Re: Next generation of lexers

From: Robert <>
Date: Mon, 19 Apr 2010 14:11:36 +0200

On Sun, Apr 18, 2010 at 11:22 PM, mitchell <> wrote:
> Robert,
>> As for the documentation:
>> One problem I had (in my first attempts writing a lexer) was that I
>> didn't have an any_char rule. Reducing other lexers I figured this
>> out, but maybe this could be made clearer in the documentation. I'm
>> not sure, but possibly this is mainly a problem with markup languages.
> Do you have a suggestion to replace the current doc? For reference:
> "You might be wondering what that any_char is doing at the bottom of
> _rules. Its purpose is to match anything not accounted for in the
> above rules. For example, suppose the ! character is in the input
> text. It will not be matched by any of the first 9 rules, so without
> any_char, the text would not match at all, and no coloring would
> occur. any_char matches one single character and moves on.
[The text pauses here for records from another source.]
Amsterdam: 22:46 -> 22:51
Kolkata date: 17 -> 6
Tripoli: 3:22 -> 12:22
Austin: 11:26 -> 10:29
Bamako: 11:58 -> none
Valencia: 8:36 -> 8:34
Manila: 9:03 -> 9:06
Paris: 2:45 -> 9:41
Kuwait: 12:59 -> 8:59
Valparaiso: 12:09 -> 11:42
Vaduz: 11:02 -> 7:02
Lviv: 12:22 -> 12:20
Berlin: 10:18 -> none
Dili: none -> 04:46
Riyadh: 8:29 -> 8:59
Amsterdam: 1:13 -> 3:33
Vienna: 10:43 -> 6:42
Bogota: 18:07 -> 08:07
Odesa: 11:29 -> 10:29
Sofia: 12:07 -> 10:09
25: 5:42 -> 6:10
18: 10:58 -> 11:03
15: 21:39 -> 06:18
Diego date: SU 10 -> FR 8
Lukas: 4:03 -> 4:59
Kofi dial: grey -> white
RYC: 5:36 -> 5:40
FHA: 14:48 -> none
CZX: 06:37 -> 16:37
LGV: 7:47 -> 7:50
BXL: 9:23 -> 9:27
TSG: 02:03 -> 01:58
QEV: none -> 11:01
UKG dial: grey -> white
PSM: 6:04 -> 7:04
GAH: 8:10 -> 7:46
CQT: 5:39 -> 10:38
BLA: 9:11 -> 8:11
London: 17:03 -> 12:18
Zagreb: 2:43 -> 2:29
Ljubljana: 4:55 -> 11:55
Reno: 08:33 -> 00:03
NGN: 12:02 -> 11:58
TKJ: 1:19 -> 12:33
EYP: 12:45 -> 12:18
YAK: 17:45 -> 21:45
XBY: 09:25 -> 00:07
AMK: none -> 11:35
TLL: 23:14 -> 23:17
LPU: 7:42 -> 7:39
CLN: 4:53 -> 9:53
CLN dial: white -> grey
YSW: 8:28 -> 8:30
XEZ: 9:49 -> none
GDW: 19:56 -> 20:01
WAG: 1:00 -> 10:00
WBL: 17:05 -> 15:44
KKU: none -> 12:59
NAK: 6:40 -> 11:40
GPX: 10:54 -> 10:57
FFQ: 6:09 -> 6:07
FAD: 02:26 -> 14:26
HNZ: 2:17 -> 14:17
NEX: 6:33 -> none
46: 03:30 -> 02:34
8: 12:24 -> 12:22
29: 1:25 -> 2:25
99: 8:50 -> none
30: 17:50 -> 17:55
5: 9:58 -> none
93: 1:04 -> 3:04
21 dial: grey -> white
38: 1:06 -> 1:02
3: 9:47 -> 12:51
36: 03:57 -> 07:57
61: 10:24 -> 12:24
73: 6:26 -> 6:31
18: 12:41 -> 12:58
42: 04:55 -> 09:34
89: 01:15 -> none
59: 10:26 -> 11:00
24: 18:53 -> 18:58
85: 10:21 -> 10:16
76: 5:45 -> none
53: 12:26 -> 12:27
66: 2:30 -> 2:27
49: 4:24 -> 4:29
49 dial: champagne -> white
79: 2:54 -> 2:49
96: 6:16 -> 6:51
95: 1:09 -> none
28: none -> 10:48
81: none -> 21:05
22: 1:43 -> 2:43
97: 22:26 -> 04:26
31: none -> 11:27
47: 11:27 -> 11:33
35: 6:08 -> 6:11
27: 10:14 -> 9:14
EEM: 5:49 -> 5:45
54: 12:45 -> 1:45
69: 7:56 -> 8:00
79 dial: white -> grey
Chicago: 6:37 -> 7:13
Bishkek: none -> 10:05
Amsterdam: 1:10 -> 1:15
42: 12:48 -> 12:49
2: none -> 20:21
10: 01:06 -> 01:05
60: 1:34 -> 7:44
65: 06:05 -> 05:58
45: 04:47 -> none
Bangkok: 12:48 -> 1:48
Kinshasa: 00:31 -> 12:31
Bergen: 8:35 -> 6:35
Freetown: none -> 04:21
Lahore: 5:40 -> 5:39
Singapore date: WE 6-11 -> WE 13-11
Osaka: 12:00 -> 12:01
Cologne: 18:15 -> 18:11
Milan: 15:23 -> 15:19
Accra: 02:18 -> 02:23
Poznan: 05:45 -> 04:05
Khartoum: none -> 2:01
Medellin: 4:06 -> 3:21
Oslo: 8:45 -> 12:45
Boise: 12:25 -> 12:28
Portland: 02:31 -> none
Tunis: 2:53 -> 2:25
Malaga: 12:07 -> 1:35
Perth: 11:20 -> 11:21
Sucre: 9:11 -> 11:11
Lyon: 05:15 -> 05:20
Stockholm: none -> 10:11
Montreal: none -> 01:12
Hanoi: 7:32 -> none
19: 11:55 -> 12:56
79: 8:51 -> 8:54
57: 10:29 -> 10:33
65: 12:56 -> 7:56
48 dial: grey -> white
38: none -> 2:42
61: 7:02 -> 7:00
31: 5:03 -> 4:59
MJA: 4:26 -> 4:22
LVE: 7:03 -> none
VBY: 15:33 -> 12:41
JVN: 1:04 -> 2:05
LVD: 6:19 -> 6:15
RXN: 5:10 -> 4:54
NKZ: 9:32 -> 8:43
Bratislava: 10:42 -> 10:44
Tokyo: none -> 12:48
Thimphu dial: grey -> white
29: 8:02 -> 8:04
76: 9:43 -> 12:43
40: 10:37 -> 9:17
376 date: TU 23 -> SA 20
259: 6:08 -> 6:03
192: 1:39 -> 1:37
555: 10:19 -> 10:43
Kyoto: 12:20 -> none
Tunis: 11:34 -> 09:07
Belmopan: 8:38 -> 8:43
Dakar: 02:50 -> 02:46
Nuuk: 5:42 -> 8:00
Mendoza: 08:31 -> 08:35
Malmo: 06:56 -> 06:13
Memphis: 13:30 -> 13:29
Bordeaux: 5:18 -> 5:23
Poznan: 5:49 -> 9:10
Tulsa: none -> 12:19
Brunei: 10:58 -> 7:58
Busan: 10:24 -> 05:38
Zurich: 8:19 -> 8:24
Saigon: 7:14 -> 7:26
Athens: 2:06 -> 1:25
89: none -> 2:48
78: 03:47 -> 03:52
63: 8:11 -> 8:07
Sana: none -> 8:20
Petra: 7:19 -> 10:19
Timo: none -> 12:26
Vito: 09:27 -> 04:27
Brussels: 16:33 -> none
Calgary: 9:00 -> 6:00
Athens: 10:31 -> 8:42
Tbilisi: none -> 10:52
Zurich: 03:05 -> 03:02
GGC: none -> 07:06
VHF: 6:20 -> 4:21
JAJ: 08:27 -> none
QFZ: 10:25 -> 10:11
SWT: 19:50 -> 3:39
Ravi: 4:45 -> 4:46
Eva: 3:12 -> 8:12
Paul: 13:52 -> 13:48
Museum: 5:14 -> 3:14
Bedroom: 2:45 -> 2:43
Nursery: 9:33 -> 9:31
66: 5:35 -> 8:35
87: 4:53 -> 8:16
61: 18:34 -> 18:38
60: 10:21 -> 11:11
It may be
> colored red (indicating a syntax error) if desired because it is a
> token, not just a pattern."
> Mitchell
I'm not sure. To give you an example, for the Latex lexer:

% a comment

If there is no any_char rule, everything after "Text" is not styled any more.
With most lexers this seems not to be a problem because they have an
identifier rule (so I don't see a difference with the lexers I tried
when I skip the any_char rule).

Maybe both the identifier and the any_char rule should be included in
the default template or their importance be emphasized. If I don't
have both, nothing after the first occurrence of something not covered
by a rule gets styled.

I started writing a NSIS lexer (Installer scripting language for
Windows and used for writing Portable Apps launchers :-), based on the
keywords in Scite's I encountered the following
The string escape sequence is $\" for a double quote within double
quotes. To make this possible I changed the following in the
delimited_range function:
line 982 in lexer.lua
-- local invalid = lpeg.S(e..f..escape..b)
      local invalid = lpeg.S(e..f..b) + lpeg.P(escape)
    range = any - invalid + escape * any
Otherwise $ or backslash are considered as escape characters. The same
occurs in the delimited_range_with_embedded function. There aren't
probably too many languages with long escape sequences, but NSIS has
gotos, too :-)

Another idea for the documentation:
Maybe some info with respect to Textadept could be included in the beginning.
Something like:
When using Textadept you can create a `lexers/` directory in your
`.textadept/` directory. You can copy a lexer from Textadept's
`lexers/` directory to it and change it. It has precedence over the
original lexer. Copying and renaming is a good way to start writing a
lexer with a similar syntax.

And a final question:
I have a variable declaration:
NSIS example:
Var Varname
Or in Lua:
local varname = True

Is it possible to have a rule to color only the variable name? In NSIS
they are later easily identified using the leading $ (like in bash).
For Lua (or other languages) would it be possible to add variables to
have them colored later on?
With the NSIS example "Var" is defined as a keyword. I tried different
combinations (ordering of rules, inclusion of var as a keyword) but
wasn't succesful. At the moment I have this:
local var_definition = 'Var' *^1 * l.word * l.newline
local var = '$' * l.word
local variable = token('variable', var + var_definition)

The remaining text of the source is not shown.